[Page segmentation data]

....

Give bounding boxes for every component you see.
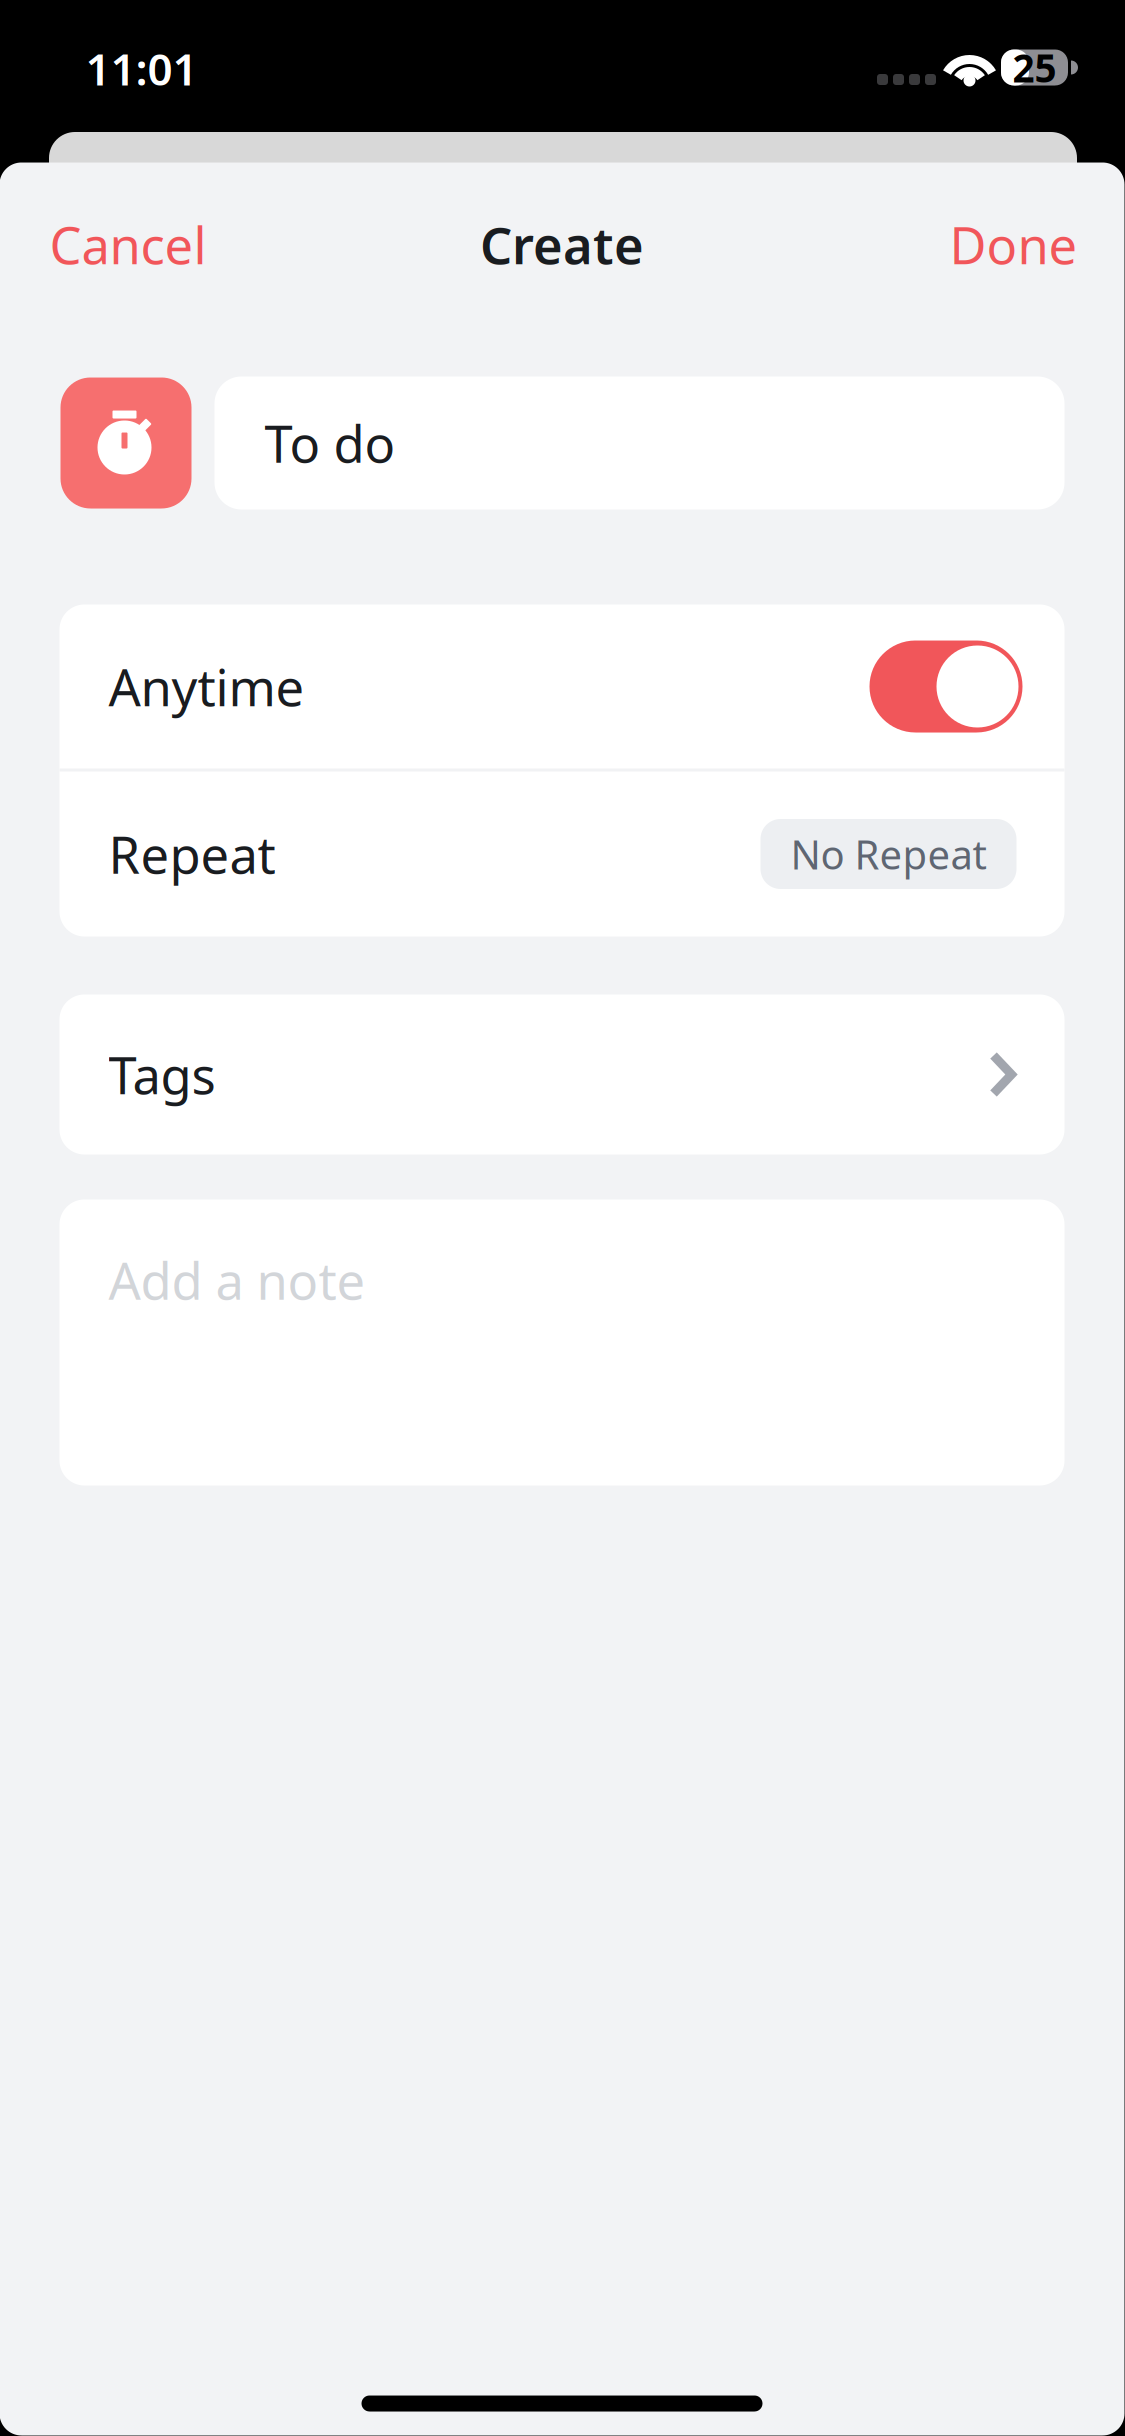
staticText: Create	[480, 211, 644, 278]
staticText: Anytime	[108, 653, 304, 720]
staticText: To do	[264, 409, 396, 477]
staticText: No Repeat	[790, 827, 986, 880]
staticText: Tags	[108, 1041, 216, 1108]
button[interactable]: Anytime	[60, 604, 1064, 768]
staticText: Done	[950, 211, 1078, 278]
staticText: 11:01	[86, 39, 198, 98]
staticText: Add a note	[108, 1246, 366, 1314]
button[interactable]: Tags	[60, 994, 1064, 1154]
staticText: 25	[1012, 42, 1056, 93]
button[interactable]: Cancel	[0, 194, 236, 294]
staticText: Repeat	[108, 820, 276, 888]
button[interactable]: Repeat	[60, 772, 1064, 936]
staticText: Cancel	[50, 211, 206, 278]
button[interactable]: Add a note	[60, 1200, 1064, 1486]
button[interactable]: Done	[920, 194, 1124, 294]
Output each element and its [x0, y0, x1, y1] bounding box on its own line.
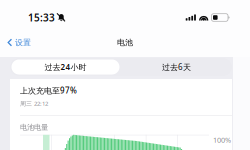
- staticText: 电池电量: [20, 123, 48, 132]
- button[interactable]: 过去6天: [121, 58, 232, 76]
- staticText: 15:33: [28, 11, 55, 24]
- staticText: 电池: [117, 38, 133, 48]
- button[interactable]: 设置: [0, 36, 37, 49]
- staticText: 100%: [213, 135, 231, 145]
- staticText: 上次充电至97%: [20, 85, 77, 96]
- staticText: 过去24小时: [44, 62, 86, 72]
- staticText: 设置: [15, 38, 31, 48]
- button[interactable]: 过去24小时: [10, 58, 121, 76]
- staticText: 周三 22:12: [20, 99, 48, 108]
- staticText: 过去6天: [162, 62, 191, 72]
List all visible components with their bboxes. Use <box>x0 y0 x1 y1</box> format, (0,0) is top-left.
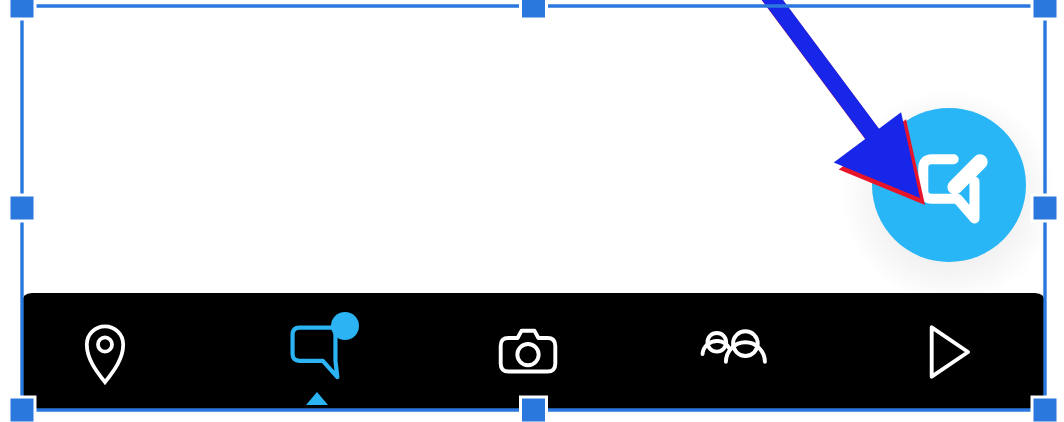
button[interactable]: Map <box>45 293 165 409</box>
button[interactable]: Chat <box>258 293 378 409</box>
button[interactable]: Stories <box>883 293 1003 409</box>
button[interactable]: Camera <box>468 293 588 409</box>
button[interactable]: Friends <box>675 293 795 409</box>
button[interactable]: Compose new chat <box>872 108 1026 262</box>
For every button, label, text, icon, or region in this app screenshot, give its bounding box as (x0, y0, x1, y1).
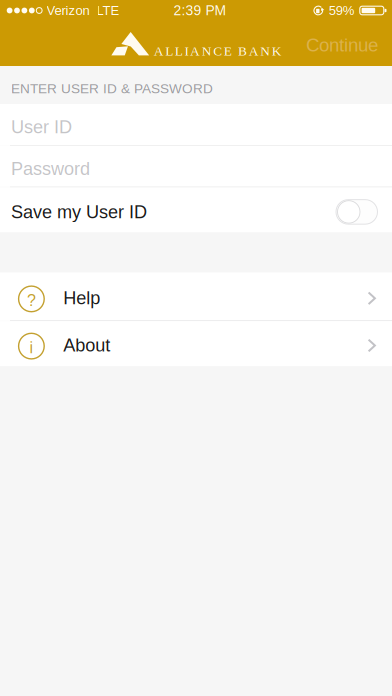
staticText: Verizon (47, 3, 90, 18)
button[interactable]: Save my User ID (0, 187, 392, 232)
button[interactable]: i (0, 321, 392, 366)
staticText: i (29, 339, 33, 357)
staticText: 59% (329, 3, 355, 18)
staticText: Continue (306, 35, 378, 56)
staticText: ALLIANCE BANK (154, 44, 282, 58)
button[interactable]: Continue (292, 22, 392, 66)
button[interactable]: ? (0, 272, 392, 320)
staticText: LTE (97, 3, 120, 18)
staticText: Save my User ID (11, 202, 147, 222)
staticText: About (63, 335, 110, 355)
staticText: Help (63, 288, 100, 308)
staticText: Password (11, 159, 90, 179)
staticText: ENTER USER ID & PASSWORD (11, 81, 213, 96)
staticText: ? (27, 292, 36, 309)
staticText: 2:39 PM (174, 3, 226, 18)
staticText: User ID (11, 117, 72, 137)
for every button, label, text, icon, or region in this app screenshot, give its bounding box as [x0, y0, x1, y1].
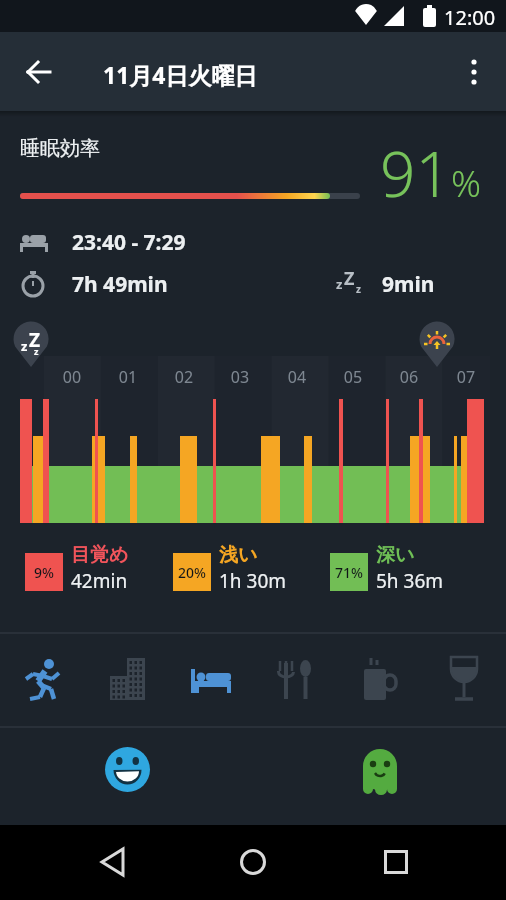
staticText: 05 [338, 366, 368, 388]
staticText: 浅い [219, 543, 258, 567]
button[interactable] [0, 634, 84, 724]
staticText: 00 [57, 366, 87, 388]
staticText: 目覚め [71, 543, 129, 567]
button[interactable] [64, 729, 190, 809]
staticText: Z [29, 327, 41, 353]
staticText: z [356, 282, 361, 296]
button[interactable] [368, 834, 424, 890]
staticText: 7h 49min [72, 270, 168, 299]
staticText: 07 [451, 366, 481, 388]
button[interactable] [225, 834, 281, 890]
staticText: Z [344, 266, 355, 291]
staticText: 9% [34, 563, 54, 582]
staticText: 42min [71, 568, 128, 594]
button[interactable] [338, 634, 422, 724]
staticText: 01 [113, 366, 143, 388]
staticText: 深い [376, 543, 415, 567]
staticText: 02 [169, 366, 199, 388]
staticText: 5h 36m [376, 568, 444, 594]
button[interactable] [169, 634, 253, 724]
button[interactable] [11, 32, 67, 111]
button[interactable] [85, 634, 169, 724]
staticText: 11月4日火曜日 [103, 59, 258, 90]
staticText: 04 [282, 366, 312, 388]
button[interactable] [422, 634, 506, 724]
staticText: 71% [335, 563, 363, 582]
staticText: z [336, 275, 343, 293]
staticText: z [21, 337, 28, 355]
staticText: 20% [178, 563, 206, 582]
staticText: 1h 30m [219, 568, 287, 594]
staticText: z [34, 345, 39, 357]
button[interactable] [452, 32, 496, 111]
button[interactable] [317, 732, 443, 812]
staticText: 睡眠効率 [20, 136, 100, 161]
staticText: 9min [382, 270, 435, 299]
staticText: 91 [380, 131, 451, 215]
staticText: 12:00 [444, 4, 496, 31]
button[interactable] [85, 834, 141, 890]
staticText: % [451, 157, 482, 207]
button[interactable] [253, 634, 337, 724]
staticText: 03 [225, 366, 255, 388]
staticText: 23:40 - 7:29 [72, 228, 186, 257]
staticText: 06 [394, 366, 424, 388]
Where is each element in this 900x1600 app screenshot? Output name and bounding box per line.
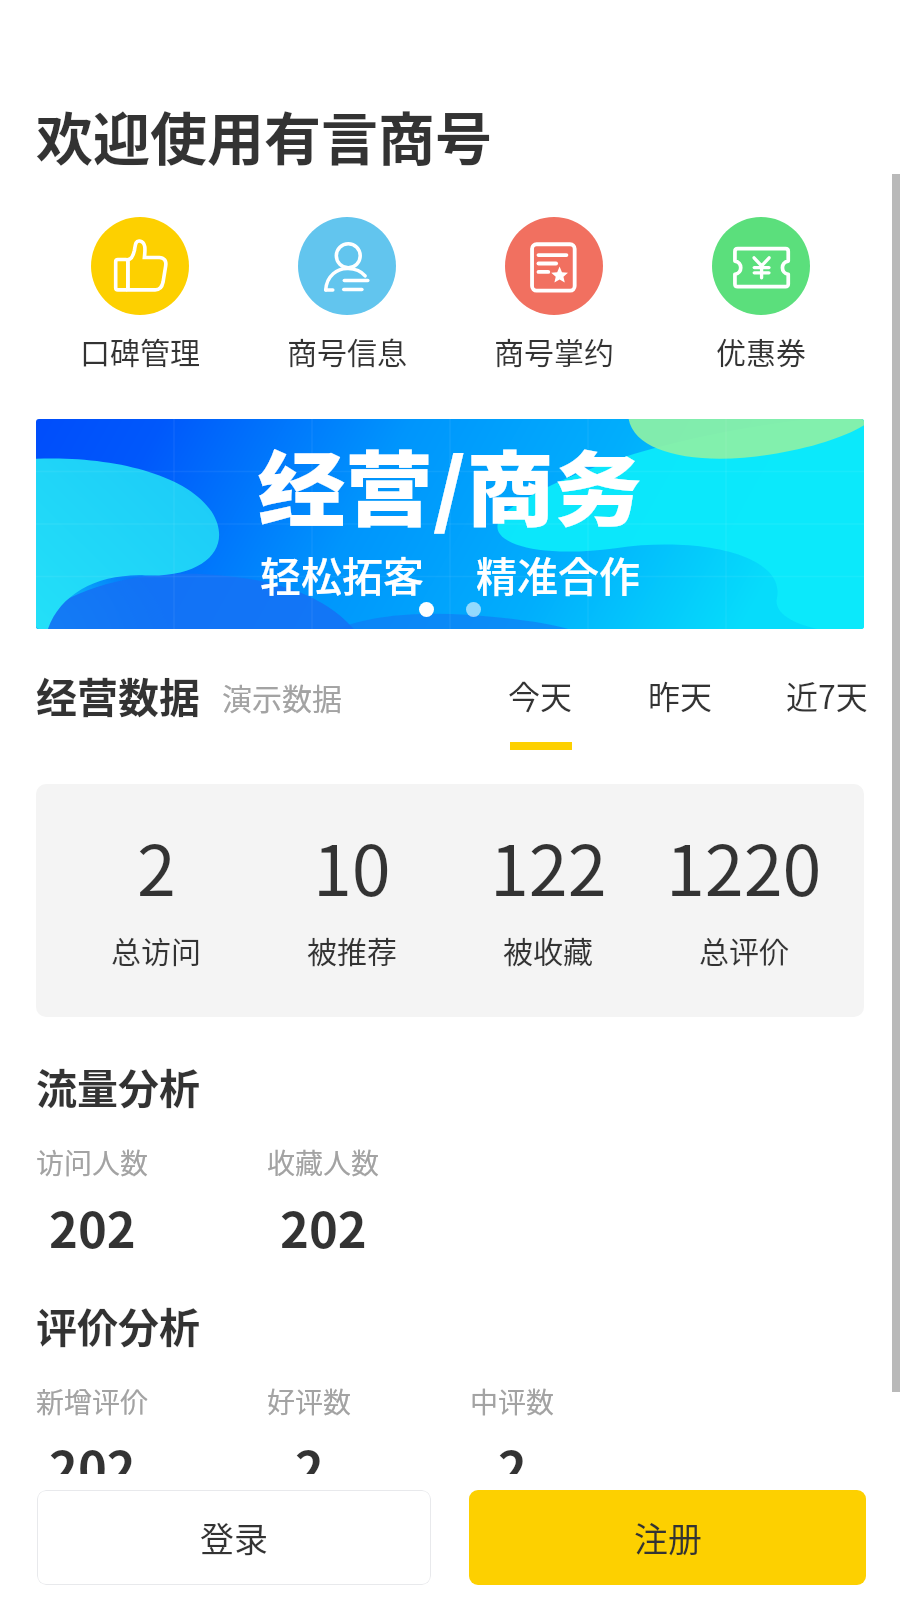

....

_THE TASK_: Using the string "Save" as the search term, count the lines of the data above that hold it and report that number alone.

_RESPONSE TO THIS EXERCISE_: 2